= Work instruction =
Below are records; reproduce exactly the lines from the one that has "Main page (120, 1456)" through the one that has "[Show publication content Do", ends included, and nothing more.

(Dataset entries)
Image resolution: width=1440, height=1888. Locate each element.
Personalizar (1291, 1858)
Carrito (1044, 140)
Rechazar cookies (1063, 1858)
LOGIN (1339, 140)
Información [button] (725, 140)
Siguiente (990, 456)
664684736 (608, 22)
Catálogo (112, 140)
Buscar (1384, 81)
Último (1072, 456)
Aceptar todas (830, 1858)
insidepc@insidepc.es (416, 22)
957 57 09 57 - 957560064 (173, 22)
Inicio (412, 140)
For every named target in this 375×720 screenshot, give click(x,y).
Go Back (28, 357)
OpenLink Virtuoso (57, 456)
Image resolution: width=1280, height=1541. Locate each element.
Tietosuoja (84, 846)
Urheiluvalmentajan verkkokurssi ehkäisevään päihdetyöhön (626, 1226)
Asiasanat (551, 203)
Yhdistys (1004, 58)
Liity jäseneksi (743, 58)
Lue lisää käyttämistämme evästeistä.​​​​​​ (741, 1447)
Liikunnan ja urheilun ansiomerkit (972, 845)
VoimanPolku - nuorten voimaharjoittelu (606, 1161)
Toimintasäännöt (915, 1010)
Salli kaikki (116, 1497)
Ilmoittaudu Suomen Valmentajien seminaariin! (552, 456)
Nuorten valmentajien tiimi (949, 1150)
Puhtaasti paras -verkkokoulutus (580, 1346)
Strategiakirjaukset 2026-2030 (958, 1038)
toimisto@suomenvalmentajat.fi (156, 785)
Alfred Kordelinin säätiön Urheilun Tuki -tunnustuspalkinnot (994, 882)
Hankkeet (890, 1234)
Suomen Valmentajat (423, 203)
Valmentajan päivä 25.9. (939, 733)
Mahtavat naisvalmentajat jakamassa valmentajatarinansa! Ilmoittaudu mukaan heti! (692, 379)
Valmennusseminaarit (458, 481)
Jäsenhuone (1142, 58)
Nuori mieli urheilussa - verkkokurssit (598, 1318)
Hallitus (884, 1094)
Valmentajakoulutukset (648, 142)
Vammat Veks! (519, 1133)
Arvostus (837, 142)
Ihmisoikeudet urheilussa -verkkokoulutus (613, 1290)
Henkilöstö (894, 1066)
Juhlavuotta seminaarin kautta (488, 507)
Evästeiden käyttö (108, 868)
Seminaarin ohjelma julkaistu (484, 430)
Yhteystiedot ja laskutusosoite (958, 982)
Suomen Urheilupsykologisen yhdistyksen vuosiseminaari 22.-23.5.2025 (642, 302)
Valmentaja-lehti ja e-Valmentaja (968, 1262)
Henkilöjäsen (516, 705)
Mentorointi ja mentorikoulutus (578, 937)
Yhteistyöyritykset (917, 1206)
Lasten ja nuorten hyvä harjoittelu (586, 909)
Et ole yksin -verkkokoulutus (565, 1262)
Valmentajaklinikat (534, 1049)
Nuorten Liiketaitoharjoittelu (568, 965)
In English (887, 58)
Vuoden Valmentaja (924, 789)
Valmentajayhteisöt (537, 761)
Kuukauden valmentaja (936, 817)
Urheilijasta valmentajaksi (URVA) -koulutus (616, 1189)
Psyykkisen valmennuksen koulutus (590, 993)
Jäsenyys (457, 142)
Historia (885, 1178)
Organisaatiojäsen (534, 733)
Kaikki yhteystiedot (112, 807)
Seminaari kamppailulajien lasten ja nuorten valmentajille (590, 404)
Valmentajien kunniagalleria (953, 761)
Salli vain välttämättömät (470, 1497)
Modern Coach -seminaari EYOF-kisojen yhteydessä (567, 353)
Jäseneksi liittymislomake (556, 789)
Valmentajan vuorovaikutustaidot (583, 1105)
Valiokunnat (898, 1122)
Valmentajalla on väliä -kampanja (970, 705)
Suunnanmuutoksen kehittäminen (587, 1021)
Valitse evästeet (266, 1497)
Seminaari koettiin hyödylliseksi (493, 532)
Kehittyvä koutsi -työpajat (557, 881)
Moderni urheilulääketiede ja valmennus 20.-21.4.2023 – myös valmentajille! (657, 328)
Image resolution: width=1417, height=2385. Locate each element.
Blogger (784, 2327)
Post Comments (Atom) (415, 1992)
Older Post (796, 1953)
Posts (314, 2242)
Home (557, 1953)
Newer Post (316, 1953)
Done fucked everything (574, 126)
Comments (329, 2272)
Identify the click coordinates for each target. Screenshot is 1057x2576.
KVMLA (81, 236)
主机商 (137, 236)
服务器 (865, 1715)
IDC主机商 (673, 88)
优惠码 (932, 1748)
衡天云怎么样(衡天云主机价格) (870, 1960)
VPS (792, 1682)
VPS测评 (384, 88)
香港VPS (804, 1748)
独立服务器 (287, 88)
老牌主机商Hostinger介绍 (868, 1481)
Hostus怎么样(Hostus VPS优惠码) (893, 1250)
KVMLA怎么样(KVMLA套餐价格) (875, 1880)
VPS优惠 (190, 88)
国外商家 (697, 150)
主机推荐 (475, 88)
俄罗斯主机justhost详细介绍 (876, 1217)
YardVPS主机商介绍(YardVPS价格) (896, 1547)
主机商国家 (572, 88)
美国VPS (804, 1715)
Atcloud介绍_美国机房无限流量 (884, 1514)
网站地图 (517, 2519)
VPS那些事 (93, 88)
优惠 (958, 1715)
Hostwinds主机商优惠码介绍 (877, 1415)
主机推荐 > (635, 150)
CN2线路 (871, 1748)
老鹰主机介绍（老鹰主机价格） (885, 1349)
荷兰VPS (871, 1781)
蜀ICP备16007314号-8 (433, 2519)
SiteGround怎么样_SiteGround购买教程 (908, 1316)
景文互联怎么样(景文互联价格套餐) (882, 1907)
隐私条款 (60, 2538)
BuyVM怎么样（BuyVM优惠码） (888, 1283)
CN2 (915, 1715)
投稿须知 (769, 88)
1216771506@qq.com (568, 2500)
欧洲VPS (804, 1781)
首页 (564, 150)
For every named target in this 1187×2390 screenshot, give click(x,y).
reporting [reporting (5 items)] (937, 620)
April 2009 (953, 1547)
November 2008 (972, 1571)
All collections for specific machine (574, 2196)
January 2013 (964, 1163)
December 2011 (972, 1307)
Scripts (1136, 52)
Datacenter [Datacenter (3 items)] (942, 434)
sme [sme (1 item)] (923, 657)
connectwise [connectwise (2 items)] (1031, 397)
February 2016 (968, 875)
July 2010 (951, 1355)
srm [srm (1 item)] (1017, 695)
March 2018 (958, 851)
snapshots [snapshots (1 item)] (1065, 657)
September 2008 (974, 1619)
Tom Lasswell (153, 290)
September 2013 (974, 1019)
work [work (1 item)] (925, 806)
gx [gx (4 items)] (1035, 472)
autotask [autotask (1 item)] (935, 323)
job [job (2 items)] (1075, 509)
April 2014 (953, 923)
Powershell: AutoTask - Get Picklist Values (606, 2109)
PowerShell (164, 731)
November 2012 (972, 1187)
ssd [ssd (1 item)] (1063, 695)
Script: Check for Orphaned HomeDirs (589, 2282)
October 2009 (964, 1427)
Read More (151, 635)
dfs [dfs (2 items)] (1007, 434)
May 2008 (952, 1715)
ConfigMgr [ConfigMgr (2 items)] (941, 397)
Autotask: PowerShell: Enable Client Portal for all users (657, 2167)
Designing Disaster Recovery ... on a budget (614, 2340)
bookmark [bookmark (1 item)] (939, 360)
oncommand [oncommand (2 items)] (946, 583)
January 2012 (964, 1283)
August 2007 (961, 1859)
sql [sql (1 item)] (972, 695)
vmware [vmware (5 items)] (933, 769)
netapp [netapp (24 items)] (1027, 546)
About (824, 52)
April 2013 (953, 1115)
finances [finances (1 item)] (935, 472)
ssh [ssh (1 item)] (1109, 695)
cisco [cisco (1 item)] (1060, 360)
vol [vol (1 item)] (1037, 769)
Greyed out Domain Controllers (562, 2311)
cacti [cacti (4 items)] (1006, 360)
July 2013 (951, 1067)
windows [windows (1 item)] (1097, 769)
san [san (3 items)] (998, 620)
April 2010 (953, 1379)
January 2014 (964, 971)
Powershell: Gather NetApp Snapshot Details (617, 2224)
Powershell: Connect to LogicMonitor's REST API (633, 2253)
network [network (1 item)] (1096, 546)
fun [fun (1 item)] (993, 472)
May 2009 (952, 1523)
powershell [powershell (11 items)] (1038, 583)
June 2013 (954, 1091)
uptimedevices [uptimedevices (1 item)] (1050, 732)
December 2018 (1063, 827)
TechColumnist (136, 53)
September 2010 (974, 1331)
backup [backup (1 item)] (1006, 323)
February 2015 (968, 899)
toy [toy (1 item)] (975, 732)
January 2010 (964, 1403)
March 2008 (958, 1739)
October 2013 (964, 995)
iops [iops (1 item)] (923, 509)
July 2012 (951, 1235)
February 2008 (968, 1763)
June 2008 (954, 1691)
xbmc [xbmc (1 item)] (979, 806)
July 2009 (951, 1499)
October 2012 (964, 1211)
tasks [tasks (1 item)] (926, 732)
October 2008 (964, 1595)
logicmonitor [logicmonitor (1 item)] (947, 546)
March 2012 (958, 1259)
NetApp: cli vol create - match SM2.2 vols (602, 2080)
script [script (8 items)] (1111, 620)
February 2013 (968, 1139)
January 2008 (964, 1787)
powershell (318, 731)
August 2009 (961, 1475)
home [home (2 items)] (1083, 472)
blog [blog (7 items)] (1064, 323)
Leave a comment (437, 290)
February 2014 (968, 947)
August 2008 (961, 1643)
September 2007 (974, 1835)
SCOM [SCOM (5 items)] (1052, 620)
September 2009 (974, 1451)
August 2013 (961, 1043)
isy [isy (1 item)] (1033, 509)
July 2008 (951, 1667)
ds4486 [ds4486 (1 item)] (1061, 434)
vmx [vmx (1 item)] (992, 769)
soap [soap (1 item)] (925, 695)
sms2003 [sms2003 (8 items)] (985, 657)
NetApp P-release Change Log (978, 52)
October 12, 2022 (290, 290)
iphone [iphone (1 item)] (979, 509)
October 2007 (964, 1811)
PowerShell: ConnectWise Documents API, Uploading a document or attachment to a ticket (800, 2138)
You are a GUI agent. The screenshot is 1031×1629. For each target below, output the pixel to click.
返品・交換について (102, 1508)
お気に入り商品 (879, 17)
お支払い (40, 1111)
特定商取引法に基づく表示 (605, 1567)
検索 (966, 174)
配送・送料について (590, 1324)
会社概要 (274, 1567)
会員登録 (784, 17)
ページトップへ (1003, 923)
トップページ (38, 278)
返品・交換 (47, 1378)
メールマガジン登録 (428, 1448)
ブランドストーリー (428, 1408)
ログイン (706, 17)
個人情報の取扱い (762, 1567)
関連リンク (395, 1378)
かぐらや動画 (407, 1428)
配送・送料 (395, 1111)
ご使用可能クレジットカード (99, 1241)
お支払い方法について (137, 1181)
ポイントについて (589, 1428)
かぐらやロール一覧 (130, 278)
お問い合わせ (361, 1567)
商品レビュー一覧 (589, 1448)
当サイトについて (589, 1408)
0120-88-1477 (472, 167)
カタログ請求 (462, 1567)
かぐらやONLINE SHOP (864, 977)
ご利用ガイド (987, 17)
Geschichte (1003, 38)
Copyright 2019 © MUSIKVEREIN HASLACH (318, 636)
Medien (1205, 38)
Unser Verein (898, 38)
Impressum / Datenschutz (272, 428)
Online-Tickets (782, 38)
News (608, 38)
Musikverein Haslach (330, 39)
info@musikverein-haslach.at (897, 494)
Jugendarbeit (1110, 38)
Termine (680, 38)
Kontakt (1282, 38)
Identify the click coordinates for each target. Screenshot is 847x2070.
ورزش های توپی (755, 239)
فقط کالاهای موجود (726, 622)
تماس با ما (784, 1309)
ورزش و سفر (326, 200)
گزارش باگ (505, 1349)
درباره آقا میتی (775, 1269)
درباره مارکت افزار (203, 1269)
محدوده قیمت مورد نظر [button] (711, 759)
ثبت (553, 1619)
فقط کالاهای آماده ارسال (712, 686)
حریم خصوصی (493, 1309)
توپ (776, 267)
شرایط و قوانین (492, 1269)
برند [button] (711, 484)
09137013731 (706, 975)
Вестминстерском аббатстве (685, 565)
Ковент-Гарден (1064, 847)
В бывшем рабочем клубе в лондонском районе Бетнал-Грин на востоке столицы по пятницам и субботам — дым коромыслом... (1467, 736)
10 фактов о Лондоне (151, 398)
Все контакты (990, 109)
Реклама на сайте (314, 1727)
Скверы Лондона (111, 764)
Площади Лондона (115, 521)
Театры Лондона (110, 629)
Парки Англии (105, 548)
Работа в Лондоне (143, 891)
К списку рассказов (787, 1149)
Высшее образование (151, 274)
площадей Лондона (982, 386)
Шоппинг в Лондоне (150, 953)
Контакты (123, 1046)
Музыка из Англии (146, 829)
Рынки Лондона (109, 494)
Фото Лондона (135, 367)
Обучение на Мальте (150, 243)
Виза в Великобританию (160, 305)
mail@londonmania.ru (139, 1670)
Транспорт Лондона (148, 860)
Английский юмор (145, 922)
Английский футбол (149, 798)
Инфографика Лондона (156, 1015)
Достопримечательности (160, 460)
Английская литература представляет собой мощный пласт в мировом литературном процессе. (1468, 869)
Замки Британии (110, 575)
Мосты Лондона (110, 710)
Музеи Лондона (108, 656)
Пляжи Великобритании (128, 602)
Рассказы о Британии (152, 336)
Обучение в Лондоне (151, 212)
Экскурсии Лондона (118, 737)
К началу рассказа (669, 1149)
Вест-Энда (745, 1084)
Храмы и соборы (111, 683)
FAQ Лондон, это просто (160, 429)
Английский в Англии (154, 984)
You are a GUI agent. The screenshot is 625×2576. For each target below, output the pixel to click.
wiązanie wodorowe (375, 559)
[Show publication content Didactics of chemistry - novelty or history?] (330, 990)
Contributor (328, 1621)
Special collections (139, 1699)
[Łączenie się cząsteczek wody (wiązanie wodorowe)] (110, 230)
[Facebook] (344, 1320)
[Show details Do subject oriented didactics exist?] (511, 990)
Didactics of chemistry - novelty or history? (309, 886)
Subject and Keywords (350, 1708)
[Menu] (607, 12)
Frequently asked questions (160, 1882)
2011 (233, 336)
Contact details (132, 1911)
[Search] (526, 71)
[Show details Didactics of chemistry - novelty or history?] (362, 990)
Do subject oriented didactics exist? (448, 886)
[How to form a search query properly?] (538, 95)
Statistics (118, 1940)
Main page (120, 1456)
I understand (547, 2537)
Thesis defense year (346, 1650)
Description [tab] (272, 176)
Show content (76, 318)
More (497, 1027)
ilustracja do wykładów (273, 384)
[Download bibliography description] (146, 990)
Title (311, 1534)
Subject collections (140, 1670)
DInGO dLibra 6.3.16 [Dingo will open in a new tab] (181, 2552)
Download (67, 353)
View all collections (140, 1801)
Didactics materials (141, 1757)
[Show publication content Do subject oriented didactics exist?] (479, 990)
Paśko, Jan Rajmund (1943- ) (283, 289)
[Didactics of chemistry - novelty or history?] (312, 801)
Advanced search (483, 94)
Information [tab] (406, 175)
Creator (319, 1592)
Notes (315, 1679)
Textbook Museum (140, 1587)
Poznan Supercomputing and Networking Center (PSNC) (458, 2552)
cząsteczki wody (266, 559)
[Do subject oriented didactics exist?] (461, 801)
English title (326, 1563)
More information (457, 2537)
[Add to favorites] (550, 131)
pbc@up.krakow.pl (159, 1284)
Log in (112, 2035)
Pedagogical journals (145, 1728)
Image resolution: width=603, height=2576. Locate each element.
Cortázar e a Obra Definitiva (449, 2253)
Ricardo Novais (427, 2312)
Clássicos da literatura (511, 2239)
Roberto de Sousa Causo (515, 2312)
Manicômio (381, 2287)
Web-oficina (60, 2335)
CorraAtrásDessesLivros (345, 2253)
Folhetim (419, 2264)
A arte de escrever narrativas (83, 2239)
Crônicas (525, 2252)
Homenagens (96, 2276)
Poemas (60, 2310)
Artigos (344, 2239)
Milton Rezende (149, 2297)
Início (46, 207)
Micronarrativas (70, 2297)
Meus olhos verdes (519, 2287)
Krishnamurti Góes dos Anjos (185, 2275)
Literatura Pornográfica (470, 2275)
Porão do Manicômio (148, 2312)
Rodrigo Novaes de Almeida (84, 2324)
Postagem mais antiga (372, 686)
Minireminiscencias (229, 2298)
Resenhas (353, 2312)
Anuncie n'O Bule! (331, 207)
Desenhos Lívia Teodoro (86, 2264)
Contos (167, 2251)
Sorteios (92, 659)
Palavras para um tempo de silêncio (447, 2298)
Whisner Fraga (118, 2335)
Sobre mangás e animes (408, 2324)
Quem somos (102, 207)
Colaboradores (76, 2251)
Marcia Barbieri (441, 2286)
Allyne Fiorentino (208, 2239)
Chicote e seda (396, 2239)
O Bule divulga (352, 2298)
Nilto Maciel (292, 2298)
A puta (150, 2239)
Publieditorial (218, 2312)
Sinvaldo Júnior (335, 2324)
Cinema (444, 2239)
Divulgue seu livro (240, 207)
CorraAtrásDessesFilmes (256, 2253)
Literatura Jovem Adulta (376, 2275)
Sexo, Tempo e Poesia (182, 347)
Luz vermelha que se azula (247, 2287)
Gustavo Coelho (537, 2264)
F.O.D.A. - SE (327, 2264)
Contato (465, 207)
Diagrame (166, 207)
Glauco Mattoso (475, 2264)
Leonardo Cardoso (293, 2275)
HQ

= Answer section =
Main page (120, 1456)
I understand (547, 2537)
Thesis defense year (346, 1650)
Description [tab] (272, 176)
Show content (76, 318)
More (497, 1027)
ilustracja do wykładów (273, 384)
[Download bibliography description] (146, 990)
Title (311, 1534)
Subject collections (140, 1670)
DInGO dLibra 6.3.16 [Dingo will open in a new tab] (181, 2552)
Download (67, 353)
View all collections (140, 1801)
Didactics materials (141, 1757)
[Show publication content Do subject oriented didactics exist?] (479, 990)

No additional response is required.